■ Brief
Please copy each line in the records below that contains the string "مردم".

Records contained in a dataset:
--- START ---
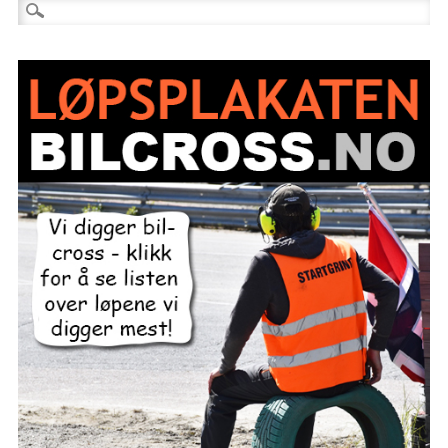
Søk etter:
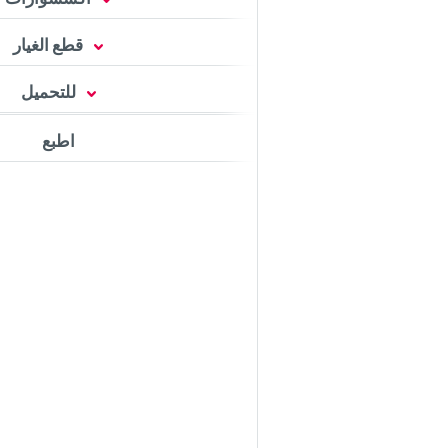
قطع الغيار
للتحميل
اطبع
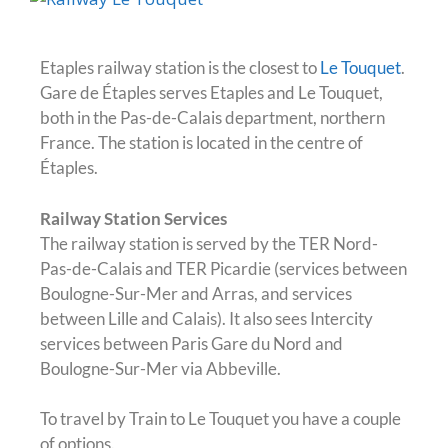
Etaples railway station is the closest to
Le Touquet
.
Gare de Étaples serves Etaples and Le Touquet,
both in the Pas-de-Calais department, northern
France. The station is located in the centre of
Étaples.
Railway Station Services
The railway station is served by the TER Nord-
Pas-de-Calais and TER Picardie (services between
Boulogne-Sur-Mer and Arras, and services
between Lille and Calais). It also sees Intercity
services between Paris Gare du Nord and
Boulogne-Sur-Mer via Abbeville.
To travel by Train to Le Touquet you have a couple
of options.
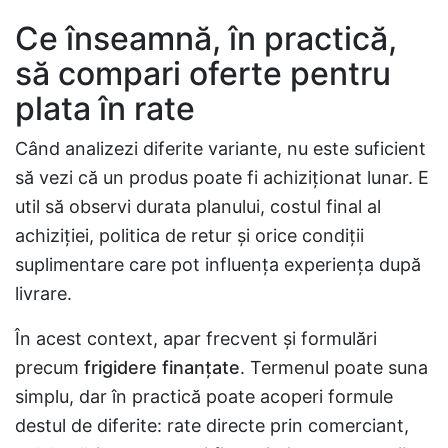
Ce înseamnă, în practică,
să compari oferte pentru
plata în rate
Când analizezi diferite variante, nu este suficient
să vezi că un produs poate fi achiziționat lunar. E
util să observi durata planului, costul final al
achiziției, politica de retur și orice condiții
suplimentare care pot influența experiența după
livrare.
În acest context, apar frecvent și formulări
precum
frigidere finanțate
. Termenul poate suna
simplu, dar în practică poate acoperi formule
destul de diferite: rate directe prin comerciant,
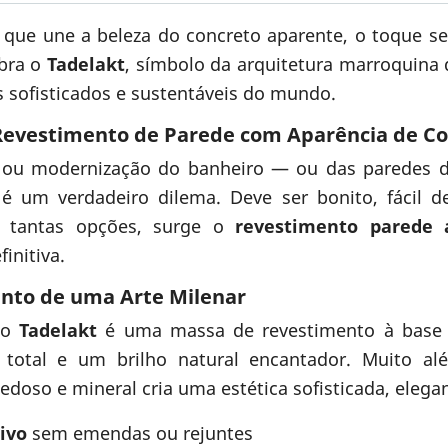
que une a beleza do concreto aparente, o toque sed
bra o
Tadelakt
, símbolo da arquitetura marroquina 
s sofisticados e sustentáveis do mundo.
 Revestimento de Parede com Aparência de C
 ou modernização do banheiro — ou das paredes 
é um verdadeiro dilema. Deve ser bonito, fácil de 
re tantas opções, surge o
revestimento parede 
initiva.
nto de uma Arte Milenar
, o
Tadelakt
é uma massa de revestimento à base de
e total e um brilho natural encantador. Muito al
doso e mineral cria uma estética sofisticada, elega
ivo
sem emendas ou rejuntes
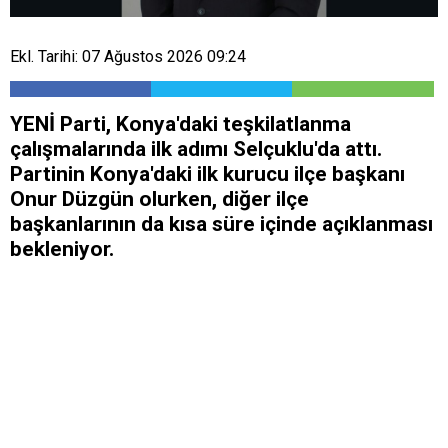
Ekl. Tarihi: 07 Ağustos 2026 09:24
YENİ Parti, Konya'daki teşkilatlanma
çalışmalarında ilk adımı Selçuklu'da attı.
Partinin Konya'daki ilk kurucu ilçe başkanı
Onur Düzgün olurken, diğer ilçe
başkanlarının da kısa süre içinde açıklanması
bekleniyor.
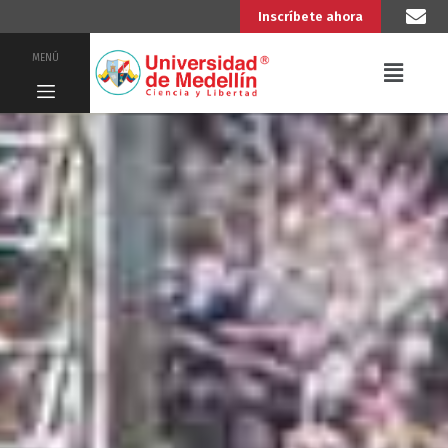
Inscríbete ahora
MENÚ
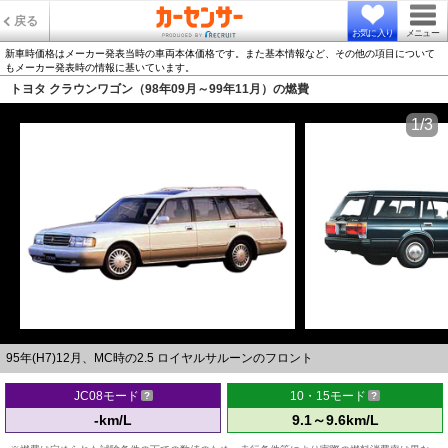
戻る
お気に入り
メニュー
新車時価格はメーカー発表当時の車両本体価格です。また基本情報など、その他の項目について
もメーカー発表時の情報に基いています。
トヨタ クラウンワゴン（98年09月～99年11月）の燃費
1/3
95年(H7)12月、MC時の2.5 ロイヤルサルーンのフロント
JC08モード
10・15モード
-km/L
9.1～9.6km/L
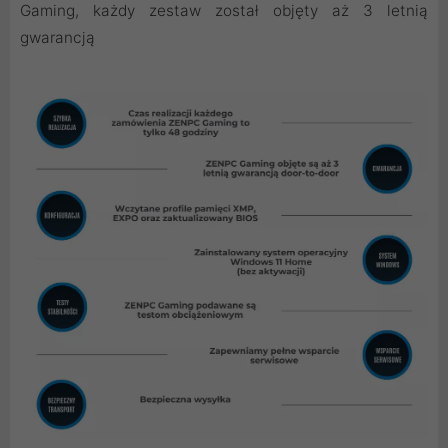
Gaming, każdy zestaw został objęty aż 3 letnią
gwarancją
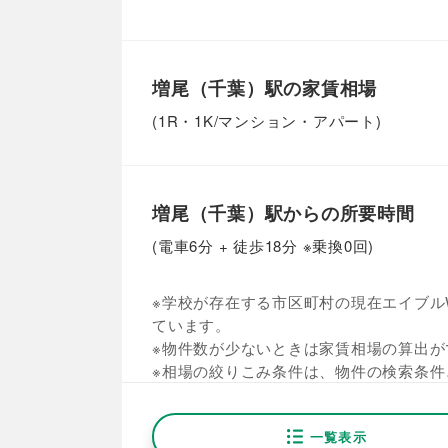
増尾（千葉）駅の家賃相場
(1R・1K/マンション・アパート)
増尾（千葉）駅からの所要時間
(電車6分 + 徒歩18分 ※乗換0回)
※学校が存在する市区町村の現在エイブルW
ています。
※物件数が少ないときは家賃相場の算出が
※相場の絞りこみ条件は、物件の検索条件
一覧表示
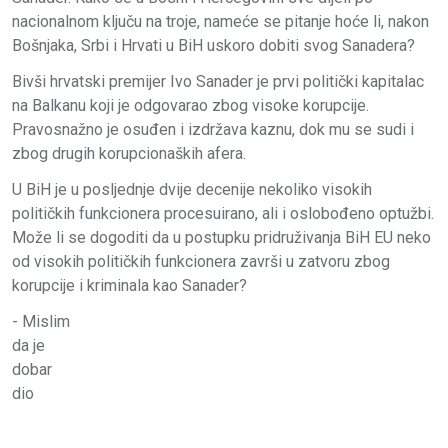
nacionalnom ključu na troje, nameće se pitanje hoće li, nakon
Bošnjaka, Srbi i Hrvati u BiH uskoro dobiti svog Sanadera?
Bivši hrvatski premijer Ivo Sanader je prvi politički kapitalac
na Balkanu koji je odgovarao zbog visoke korupcije.
Pravosnažno je osuđen i izdržava kaznu, dok mu se sudi i
zbog drugih korupcionaških afera.
U BiH je u posljednje dvije decenije nekoliko visokih
političkih funkcionera procesuirano, ali i oslobođeno optužbi.
Može li se dogoditi da u postupku pridruživanja BiH EU neko
od visokih političkih funkcionera završi u zatvoru zbog
korupcije i kriminala kao Sanader?
- Mislim
da je
dobar
dio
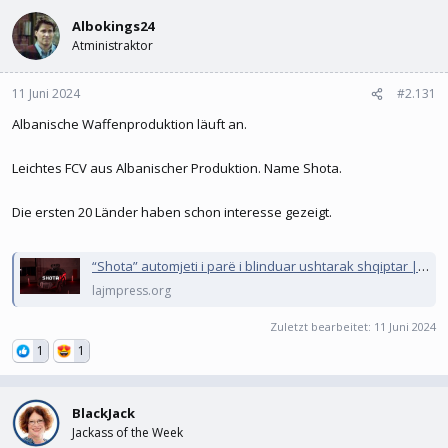
l
l
e
Albokings24
t
r
a
Atministraktor
m
11 Juni 2024
#2.131
Albanische Waffenproduktion läuft an.
Leichtes FCV aus Albanischer Produktion. Name Shota.
Die ersten 20 Länder haben schon interesse gezeigt.
“Shota” automjeti i parë i blinduar ushtarak shqiptar | Gazeta Lajm
lajmpress.org
Zuletzt bearbeitet:
11 Juni 2024
1
1
BlackJack
Jackass of the Week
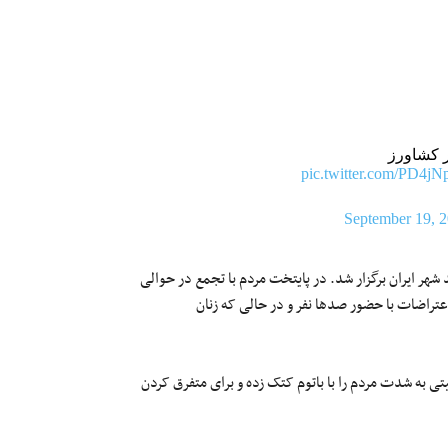
ر کشاورز
pic.twitter.com/PD4jN
September 19, 
شهر ایران برگزار شد. در پایتخت مردم با تجمع در حوالی
اعتراضات با حضور صدها نفر و در حالی که زنان
ی به شدت مردم را با باتوم کتک زده و برای متفرق کردن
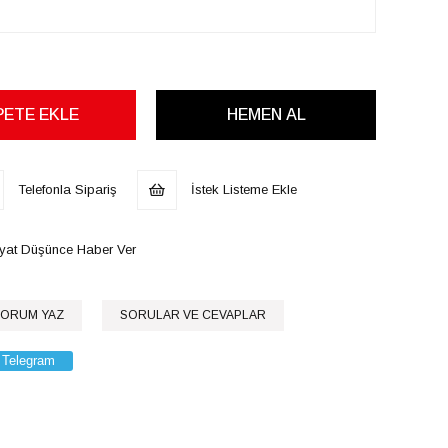
Telefonla Sipariş
İstek Listeme Ekle
iyat Düşünce Haber Ver
ORUM YAZ
SORULAR VE CEVAPLAR
Telegram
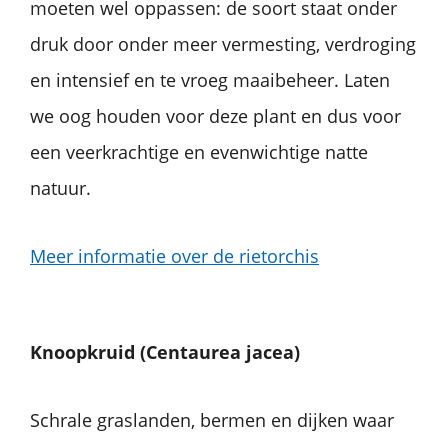
moeten wel oppassen: de soort staat onder
druk door onder meer vermesting, verdroging
en intensief en te vroeg maaibeheer. Laten
we oog houden voor deze plant en dus voor
een veerkrachtige en evenwichtige natte
natuur.
Meer informatie over de rietorchis
Knoopkruid
(Centaurea
jacea)
Schrale graslanden, bermen en dijken waar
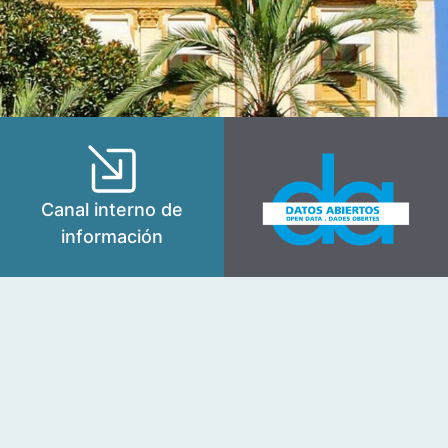
Canal interno de
información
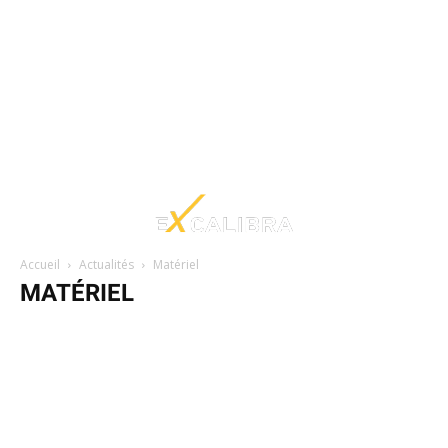
Accueil
Actualités
Matériel
MATÉRIEL
Astuces
Billets d'humeur
Création internet
Création multimédia
Formations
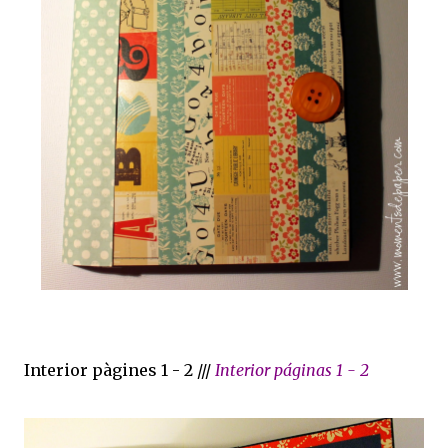
Interior pàgines 1 - 2 ///
Interior páginas 1 - 2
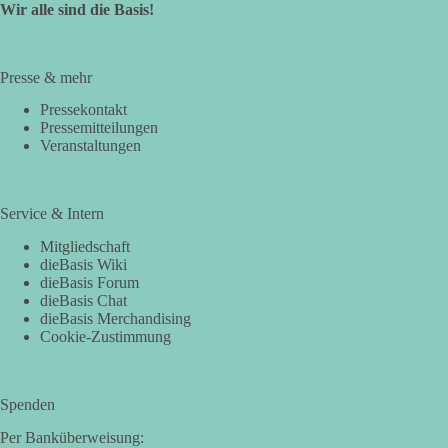
Wir alle sind die Basis!
Presse & mehr
Pressekontakt
Pressemitteilungen
Veranstaltungen
Service & Intern
Mitgliedschaft
dieBasis Wiki
dieBasis Forum
dieBasis Chat
dieBasis Merchandising
Cookie-Zustimmung
Spenden
Per Banküberweisung:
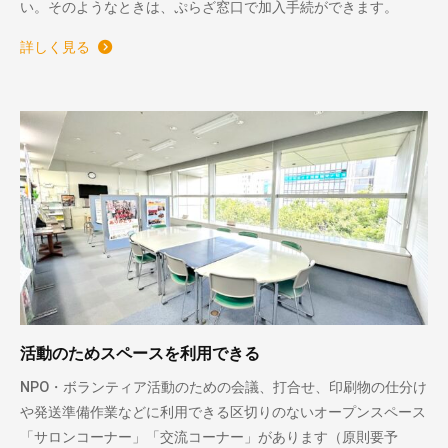
い。そのようなときは、ぷらざ窓口で加入手続ができます。
詳しく見る
活動のためスペースを利用できる
NPO・ボランティア活動のための会議、打合せ、印刷物の仕分け
や発送準備作業などに利用できる区切りのないオープンスペース
「サロンコーナー」「交流コーナー」があります（原則要予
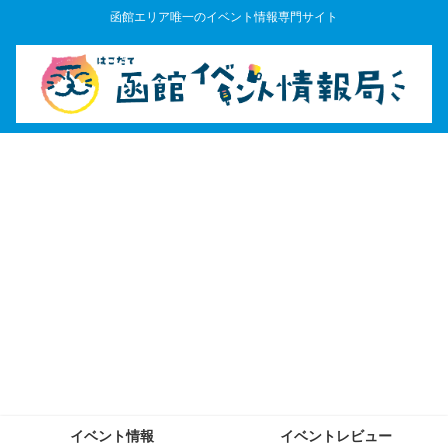
函館エリア唯一のイベント情報専門サイト
イベント情報
イベントレビュー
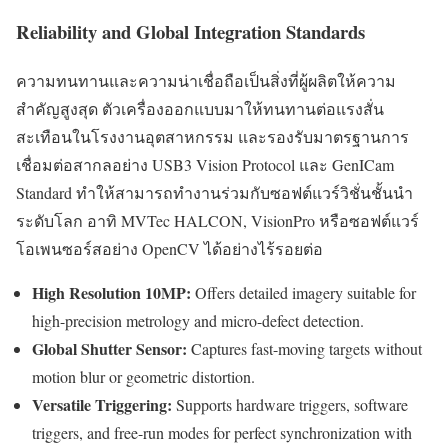
Reliability and Global Integration Standards
ความทนทานและความน่าเชื่อถือเป็นสิ่งที่ผู้ผลิตให้ความ
สำคัญสูงสุด ตัวเครื่องออกแบบมาให้ทนทานต่อแรงสั่น
สะเทือนในโรงงานอุตสาหกรรม และรองรับมาตรฐานการ
เชื่อมต่อสากลอย่าง USB3 Vision Protocol และ GenICam
Standard ทำให้สามารถทำงานร่วมกับซอฟต์แวร์วิชั่นชั้นนำ
ระดับโลก อาทิ MVTec HALCON, VisionPro หรือซอฟต์แวร์
โอเพนซอร์สอย่าง OpenCV ได้อย่างไร้รอยต่อ
High Resolution 10MP:
Offers detailed imagery suitable for
high-precision metrology and micro-defect detection.
Global Shutter Sensor:
Captures fast-moving targets without
motion blur or geometric distortion.
Versatile Triggering:
Supports hardware triggers, software
triggers, and free-run modes for perfect synchronization with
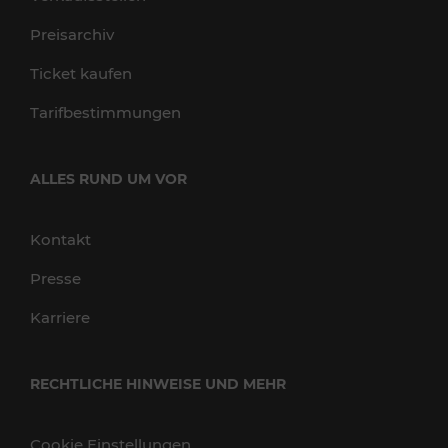
Preisarchiv
Ticket kaufen
Tarifbestimmungen
ALLES RUND UM VOR
Kontakt
Presse
Karriere
RECHTLICHE HINWEISE UND MEHR
Cookie Einstellungen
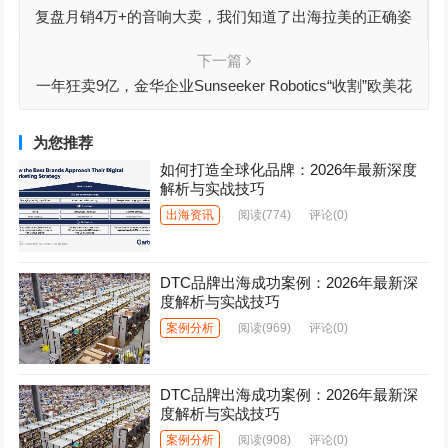
复盘月销4万+的音响大卖，我们知道了出海拉美的正确姿
势
下一篇
一年狂卖9亿，金华企业Sunseeker Robotics“收割”欧美花
园
为您推荐
如何打造全球化品牌：2026年最新深度
解析与实战技巧
出海资讯
阅读
(774)
评论(0)
DTC品牌出海成功案例：2026年最新深
度解析与实战技巧
案例分析
阅读
(969)
评论(0)
DTC品牌出海成功案例：2026年最新深
度解析与实战技巧
案例分析
阅读
(908)
评论(0)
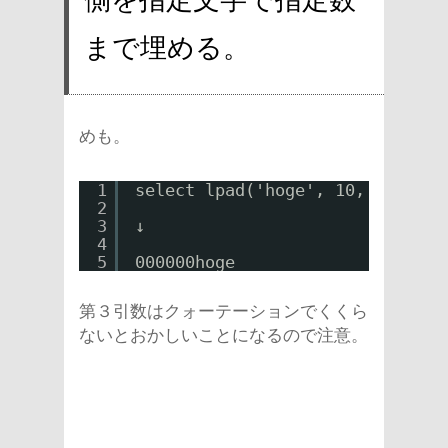
まで埋める。
めも。
1
select lpad('hoge', 10, '0');
2
3
↓
4
5
000000hoge
第３引数はクォーテーションでくくら
ないとおかしいことになるので注意。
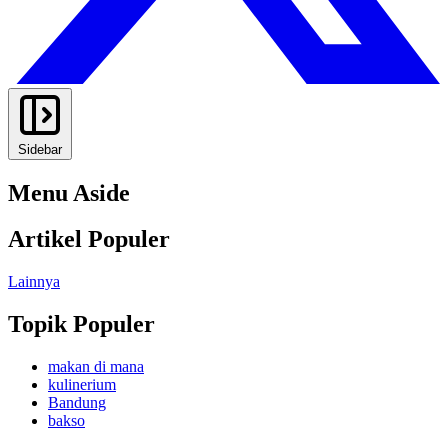
Sidebar
Menu Aside
Artikel Populer
Lainnya
Topik Populer
makan di mana
kulinerium
Bandung
bakso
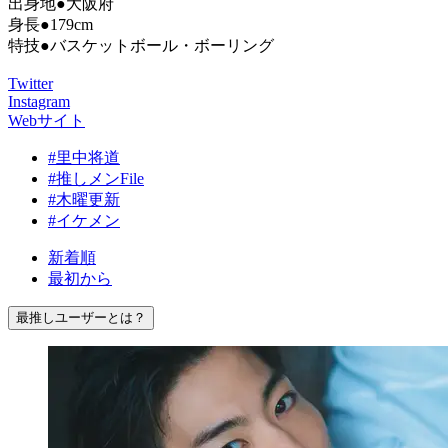
出身地●大阪府
身長●179cm
特技●バスケットボール・ボーリング
Twitter
Instagram
Webサイト
#里中将道
#推しメンFile
#木曜更新
#イケメン
新着順
最初から
最推しユーザーとは？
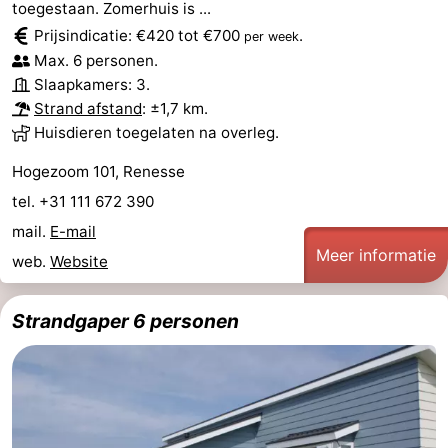
toegestaan. Zomerhuis is ...
Prijsindicatie: €420 tot €700
.
per week
Max. 6 personen.
Slaapkamers: 3.
Strand afstand
: ±1,7 km.
Huisdieren toegelaten na overleg.
Hogezoom 101, Renesse
tel. +31 111 672 390
mail.
E-mail
Meer informatie
web.
Website
Strandgaper 6 personen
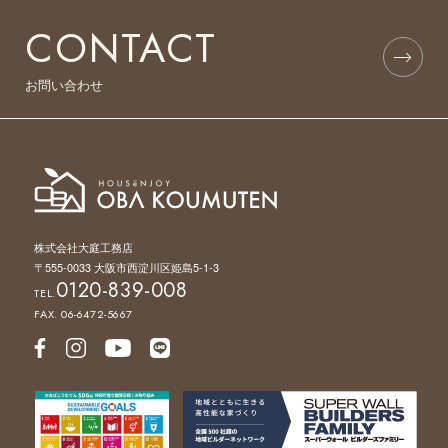
CONTACT
お問い合わせ
株式会社大庭工務店
〒555-0033 大阪市西淀川区姫島5-1-3
0120-839-008
TEL.
FAX. 06-6472-5667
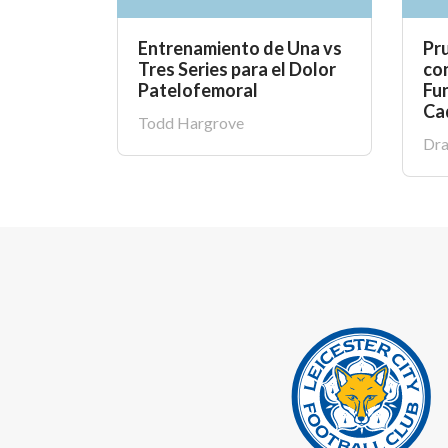
Entrenamiento de Una vs
Pr
Tres Series para el Dolor
co
Patelofemoral
Fun
Ca
Todd Hargrove
Dra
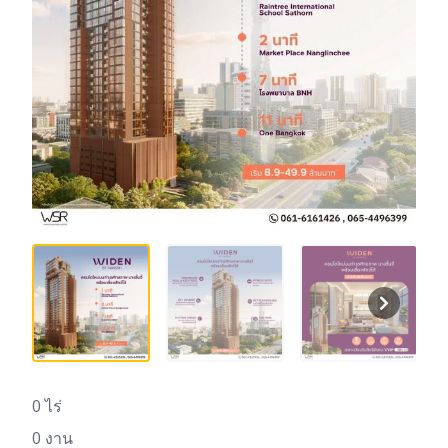
0 ไร่
0 งาน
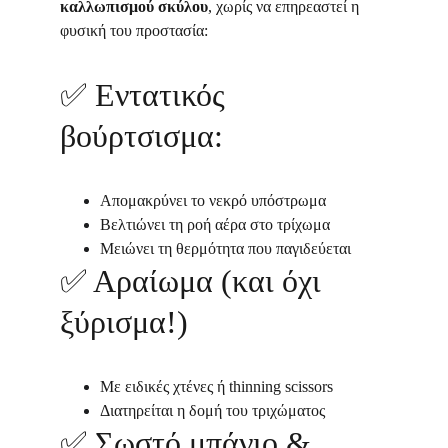
καλλωπισμού σκύλου
, χωρίς να επηρεαστεί η 
φυσική του προστασία:
✅ 
Εντατικός 
βούρτσισμα:
Απομακρύνει το νεκρό υπόστρωμα
Βελτιώνει τη ροή αέρα στο τρίχωμα
Μειώνει τη θερμότητα που παγιδεύεται
✅ 
Αραίωμα (και όχι 
ξύρισμα!)
Με ειδικές χτένες ή thinning scissors
Διατηρείται η δομή του τριχώματος
✅ 
Σωστό μπάνιο & 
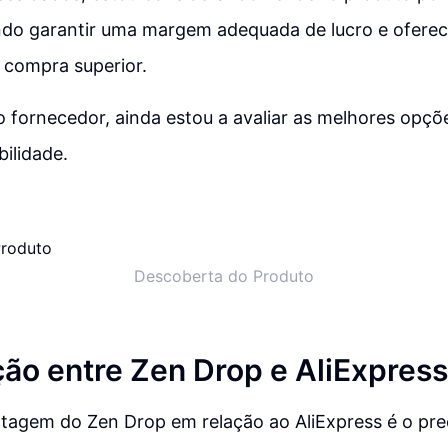
ando garantir uma margem adequada de lucro e ofere
 compra superior.
 fornecedor, ainda estou a avaliar as melhores opçõe
bilidade.
Descoberta do Produto
o entre Zen Drop e AliExpress
ntagem do Zen Drop em relação ao AliExpress é o pre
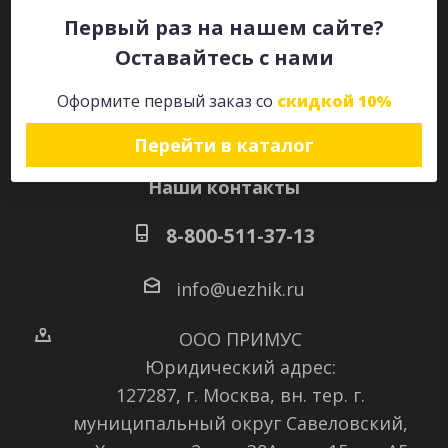
Первый раз на нашем сайте?
Оставайтесь с нами
Оставайтесь на связи
Оформите первый заказ со
скидкой 10%
Перейти в каталог
Наши контакты
8-800-511-37-13
info@uezhik.ru
ООО ПРИМУС
Юридический адрес:
127287, г. Москва, вн. тер. г.
муниципальный округ Савеловский
,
--- END ---
■ Answer section
شهر ایران برگزار شد. در پایتخت مردم با تجمع در حوالی
ی به شدت مردم را با باتوم کتک زده و برای متفرق کردن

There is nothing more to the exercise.